Exercise objective: Each record needs to be retyped exactly, though its pictures should not appear.

Data extract:
────
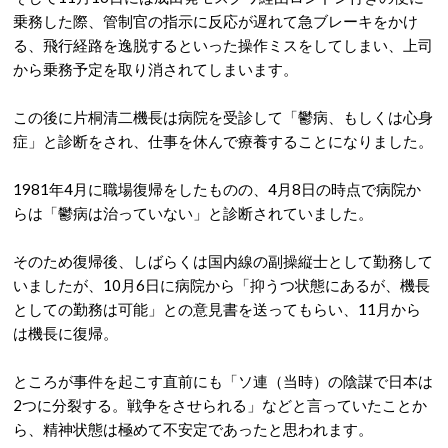
乗務した際、管制官の指示に反応が遅れて急ブレーキをかけ
る、飛行経路を逸脱するといった操作ミスをしてしまい、上司
から乗務予定を取り消されてしまいます。
この後に片桐清二機長は病院を受診して「鬱病、もしくは心身
症」と診断をされ、仕事を休んで療養することになりました。
1981年4月に職場復帰をしたものの、4月8日の時点で病院か
らは「鬱病は治っていない」と診断されていました。
そのため復帰後、しばらくは国内線の副操縦士として勤務して
いましたが、10月6日に病院から「抑うつ状態にあるが、機長
としての勤務は可能」との意見書を送ってもらい、11月から
は機長に復帰。
ところが事件を起こす直前にも「ソ連（当時）の陰謀で日本は
2つに分裂する。戦争をさせられる」などと言っていたことか
ら、精神状態は極めて不安定であったと思われます。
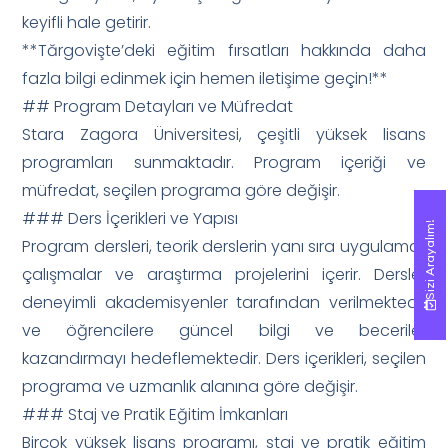
keyifli hale getirir.
**Tărgovişte’deki eğitim fırsatları hakkında daha
fazla bilgi edinmek için hemen iletişime geçin!**
## Program Detayları ve Müfredat
Stara Zagora Üniversitesi, çeşitli yüksek lisans
programları sunmaktadır. Program içeriği ve
müfredat, seçilen programa göre değişir.
### Ders İçerikleri ve Yapısı
Sizi Arayalım!
Sizi Arayalım!
Program dersleri, teorik derslerin yanı sıra uygulamalı
çalışmalar ve araştırma projelerini içerir. Dersler
deneyimli akademisyenler tarafından verilmektedir
ve öğrencilere güncel bilgi ve beceriler
kazandırmayı hedeflemektedir. Ders içerikleri, seçilen
programa ve uzmanlık alanına göre değişir.
### Staj ve Pratik Eğitim İmkanları
Birçok yüksek lisans programı, staj ve pratik eğitim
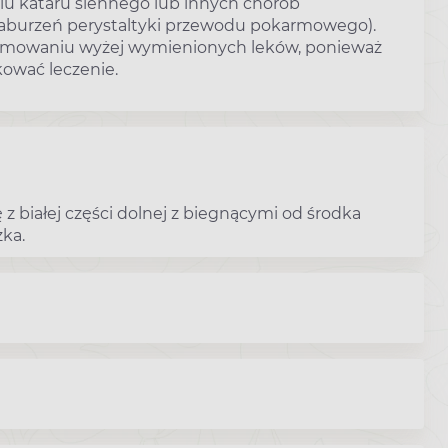
niu kataru siennego lub innych chorób
 zaburzeń perystaltyki przewodu pokarmowego).
yjmowaniu wyżej wymienionych leków, ponieważ
ować leczenie.
 z białej części dolnej z biegnącymi od środka
zka.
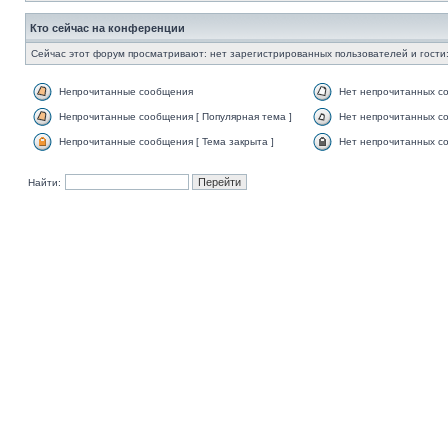
Кто сейчас на конференции
Сейчас этот форум просматривают: нет зарегистрированных пользователей и гости:
Непрочитанные сообщения
Нет непрочитанных с
Непрочитанные сообщения [ Популярная тема ]
Нет непрочитанных со
Непрочитанные сообщения [ Тема закрыта ]
Нет непрочитанных со
Найти:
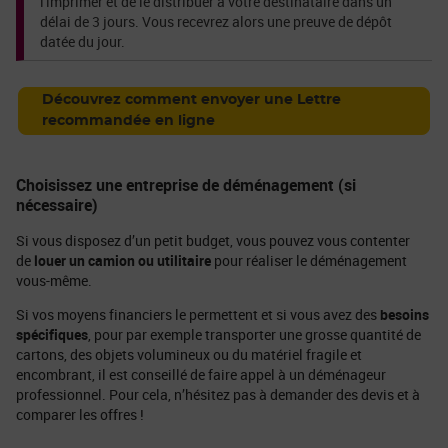
l'imprimer et de le distribuer à votre destinataire dans un
délai de 3 jours. Vous recevrez alors une preuve de dépôt
datée du jour.
Découvrez comment envoyer une Lettre
recommandée en ligne
Choisissez une entreprise de déménagement (si
nécessaire)
Si vous disposez d’un petit budget, vous pouvez vous contenter
de
louer un camion ou utilitaire
pour réaliser le déménagement
vous-même.
Si vos moyens financiers le permettent et si vous avez des
besoins
spécifiques
, pour par exemple transporter une grosse quantité de
cartons, des objets volumineux ou du matériel fragile et
encombrant, il est conseillé de faire appel à un déménageur
professionnel. Pour cela, n’hésitez pas à demander des devis et à
comparer les offres !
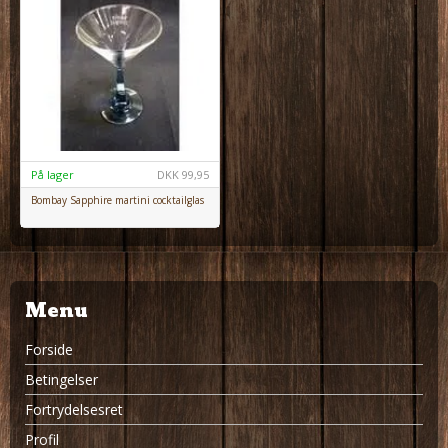
På lager
DKK
99,95
Bombay Sapphire martini cocktailglas
Menu
Forside
Betingelser
Fortrydelsesret
Profil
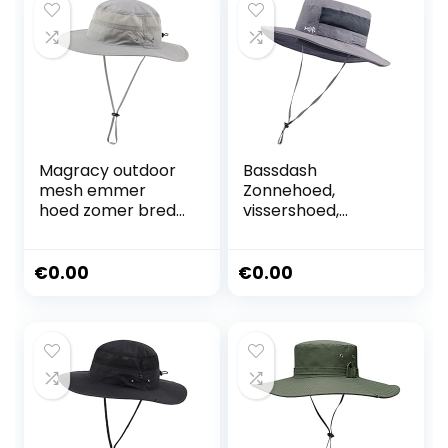
Magracy outdoor
Bassdash
mesh emmer
Zonnehoed,
hoed zomer brede
vissershoed,
rand UV
emmerhoed, UPF
bescherming hoed
50+ uv-
vissen hoed
bescherming,
€
0.00
€
0.00
waterdichte
tactische
vissershoed met
brede rand,
instelbare maat,
met afneembare
halsklep, uniseks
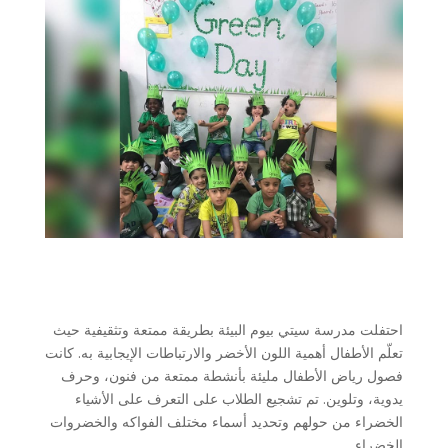
احتفلت مدرسة سيتي بيوم البيئة بطريقة ممتعة وتثقيفية حيث
تعلّم الأطفال أهمية اللون الأخضر والارتباطات الإيجابية به. كانت
فصول رياض الأطفال مليئة بأنشطة ممتعة من فنون، وحرف
يدوية، وتلوين. تم تشجيع الطلاب على التعرف على الأشياء
الخضراء من حولهم وتحديد أسماء مختلف الفواكه والخضروات
الخضراء.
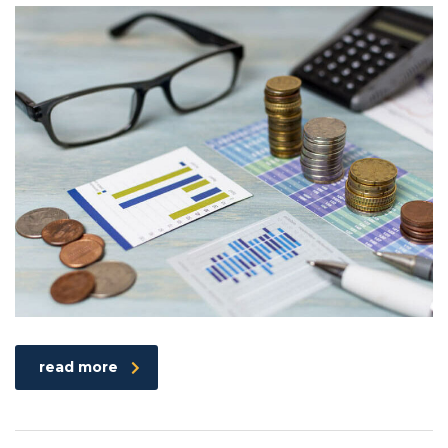
read more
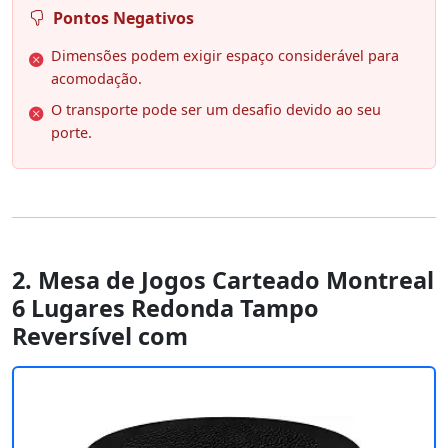
Pontos Negativos
Dimensões podem exigir espaço considerável para
acomodação.
O transporte pode ser um desafio devido ao seu
porte.
2. Mesa de Jogos Carteado Montreal
6 Lugares Redonda Tampo
Reversível com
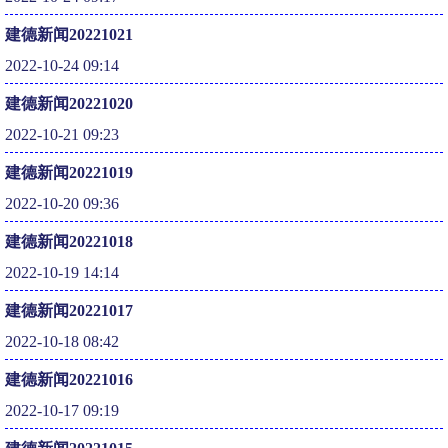
建德新闻20221021
2022-10-24 09:14
建德新闻20221020
2022-10-21 09:23
建德新闻20221019
2022-10-20 09:36
建德新闻20221018
2022-10-19 14:14
建德新闻20221017
2022-10-18 08:42
建德新闻20221016
2022-10-17 09:19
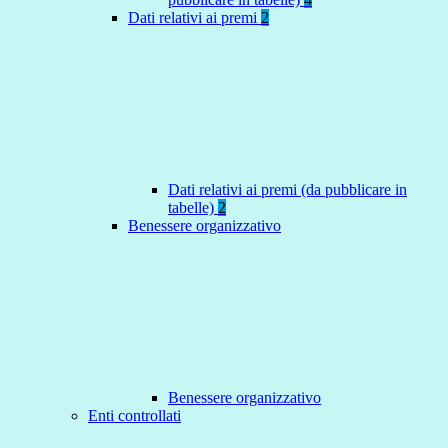
Dati relativi ai premi
2
Dati relativi ai premi (da pubblicare in
tabelle)
2
Benessere organizzativo
Benessere organizzativo
Enti controllati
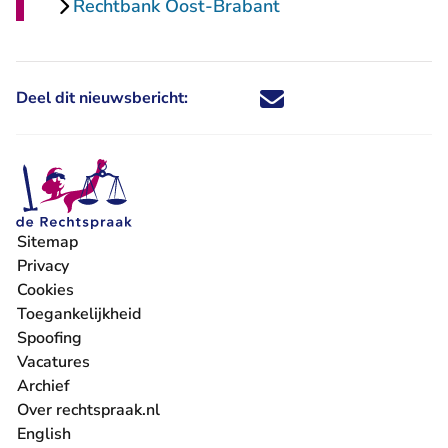
Rechtbank Oost-Brabant
Deel dit nieuwsbericht:
Deel dit nieuwsbericht via X - U 
Deel dit nieuwsbericht via Fa
Deel dit nieuwsbericht via
Deel dit nieuwsbericht
Sitemap
Privacy
Cookies
Toegankelijkheid
Spoofing
Vacatures
- U verlaat Rechtspraak.nl
Archief
Over rechtspraak.nl
English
────
Exercise output:
乗務した際、管制官の指示に反応が遅れて急ブレーキをかけ
る、飛行経路を逸脱するといった操作ミスをしてしまい、上司
から乗務予定を取り消されてしまいます。
この後に片桐清二機長は病院を受診して「鬱病、もしくは心身
症」と診断をされ、仕事を休んで療養することになりました。
1981年4月に職場復帰をしたものの、4月8日の時点で病院か
らは「鬱病は治っていない」と診断されていました。
そのため復帰後、しばらくは国内線の副操縦士として勤務して
いましたが、10月6日に病院から「抑うつ状態にあるが、機長
としての勤務は可能」との意見書を送ってもらい、11月から
は機長に復帰。
ところが事件を起こす直前にも「ソ連（当時）の陰謀で日本は
2つに分裂する。戦争をさせられる」などと言っていたことか
ら、精神状態は極めて不安定であったと思われます。
keyifli hale getirir.
**Tărgovişte’deki eğitim fırsatları hakkında daha
fazla bilgi edinmek için hemen iletişime geçin!**
## Program Detayları ve Müfredat
Stara Zagora Üniversitesi, çeşitli yüksek lisans
programları sunmaktadır. Program içeriği ve
müfredat, seçilen programa göre değişir.
### Ders İçerikleri ve Yapısı
Sizi Arayalım!
Sizi Arayalım!
Program dersleri, teorik derslerin yanı sıra uygulamalı
çalışmalar ve araştırma projelerini içerir. Dersler
deneyimli akademisyenler tarafından verilmektedir
ve öğrencilere güncel bilgi ve beceriler
kazandırmayı hedeflemektedir. Ders içerikleri, seçilen
programa ve uzmanlık alanına göre değişir.
### Staj ve Pratik Eğitim İmkanları
Birçok yüksek lisans programı, staj ve pratik eğitim
niu kataru siennego lub innych chorób
 zaburzeń perystaltyki przewodu pokarmowego).
yjmowaniu wyżej wymienionych leków, ponieważ
ować leczenie.
 z białej części dolnej z biegnącymi od środka
zka.
Кто сейчас на конференции
Сейчас этот форум просматривают: нет зарегистрированных пользователей и гости:
Непрочитанные сообщения
Нет непрочитанных с
Непрочитанные сообщения [ Популярная тема ]
Нет непрочитанных со
Непрочитанные сообщения [ Тема закрыта ]
Нет непрочитанных со
Найти:
l'imprimer et de le distribuer à votre destinataire dans un
délai de 3 jours. Vous recevrez alors une preuve de dépôt
datée du jour.
Découvrez comment envoyer une Lettre
recommandée en ligne
Choisissez une entreprise de déménagement (si
nécessaire)
Si vous disposez d’un petit budget, vous pouvez vous contenter
de
louer un camion ou utilitaire
pour réaliser le déménagement
vous-même.
Si vos moyens financiers le permettent et si vous avez des
besoins
spécifiques
, pour par exemple transporter une grosse quantité de
cartons, des objets volumineux ou du matériel fragile et
encombrant, il est conseillé de faire appel à un déménageur
professionnel. Pour cela, n’hésitez pas à demander des devis et à
comparer les offres !
På lager
DKK
99,95
Bombay Sapphire martini cocktailglas
Menu
Forside
Betingelser
Fortrydelsesret
Profil
Magracy outdoor
Bassdash
mesh emmer
Zonnehoed,
hoed zomer brede
vissershoed,
rand UV
emmerhoed, UPF
bescherming hoed
50+ uv-
vissen hoed
bescherming,
€
0.00
€
0.00
waterdichte
tactische
vissershoed met
brede rand,
instelbare maat,
met afneembare
halsklep, uniseks
احتفلت مدرسة سيتي بيوم البيئة بطريقة ممتعة وتثقيفية حيث
تعلّم الأطفال أهمية اللون الأخضر والارتباطات الإيجابية به. كانت
فصول رياض الأطفال مليئة بأنشطة ممتعة من فنون، وحرف
يدوية، وتلوين. تم تشجيع الطلاب على التعرف على الأشياء
الخضراء من حولهم وتحديد أسماء مختلف الفواكه والخضروات
الخضراء.
read more
Pontos Negativos
Dimensões podem exigir espaço considerável para
acomodação.
O transporte pode ser um desafio devido ao seu
porte.
2. Mesa de Jogos Carteado Montreal
6 Lugares Redonda Tampo
Reversível com
建德新闻20221021
2022-10-24 09:14
建德新闻20221020
2022-10-21 09:23
建德新闻20221019
2022-10-20 09:36
建德新闻20221018
2022-10-19 14:14
建德新闻20221017
2022-10-18 08:42
建德新闻20221016
2022-10-17 09:19
Dati relativi ai premi
2
Dati relativi ai premi (da pubblicare in
tabelle)
2
Benessere organizzativo
Benessere organizzativo
Enti controllati
Rechtbank Oost-Brabant
Deel dit nieuwsbericht:
Deel dit nieuwsbericht via X - U 
Deel dit nieuwsbericht via Fa
Deel dit nieuwsbericht via
Deel dit nieuwsbericht
Sitemap
Privacy
Cookies
Toegankelijkheid
Spoofing
Vacatures
- U verlaat Rechtspraak.nl
Archief
Over rechtspraak.nl
English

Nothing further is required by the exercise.